A young maid of Yardley Gubbins, in the Parish of Potters-perry, had the King’s Evil appearing first in her eyes, which in a little time arose upon the inside of the arm, below the elbow, opening by a round ulcer above two inches diameter, which baffled the skill of two London surgeons.After some applications to that ulcer, a tumour rose on her left cheek as big as a hen’s egg, not very painful nor discolouring the skin, and a fluid matter being perceiv’d to fluctuate in it ‘twas open’d by a lancet….. Both sores were in a small time well cured by the ingenious Mr Mansel of Cosgrave, and she continues well these twelve years.

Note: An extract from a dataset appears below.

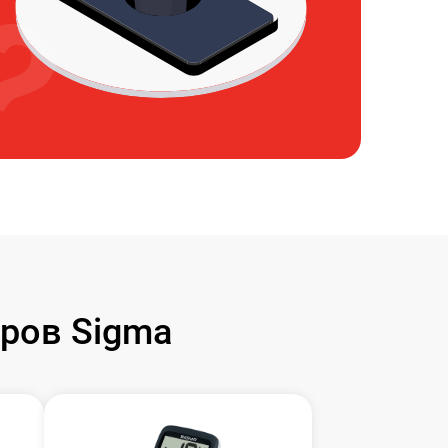
ров Sigma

But of all the extraordinary cures in surgery, perform’d by that ingenious gentleman, this, in my opinion is the most considerable.

Gabriel Smith of Cosgrave, a youth somewhat above sixteen, in the beginning of Hay-season, 1704, received a blow upon his eye with a small piece of hard lime, which caused a vehement inflammation and tumour in the eyelid and vessels of the eye, but by a timely application the sight was preserved. The first application was green hyssop stampt, tyed close up in a fine linnen rag, dipp’d in scalding water and bound upon the swelling; this prevented all further ill accidents there and preserv’d the sight. The hyssop was continued upon it every night, and in the day was applied a plaister of Opthalmick Oyntment. But in two days, notwithstanding this, the ball of the ye rose out of its orbit a full inch and a half (yet the sight still preserv’d), with a huffing swelling under the eye. Upon which, considering it came with a contusion, and imagining ‘twas a grumous blood, that occasion’s the protrusion of the eye, a small aperture was made in the tumour under they eye with a fine lancet, at which, according to expectation, a good spoonful of clodded blood was discharg’d, the eye immediately upon the operation sinking one half. The opening was repeated four times, at a distance of about two days each. Whereupon the eye was reduc’d to due place, and all the symptoms vanish’d.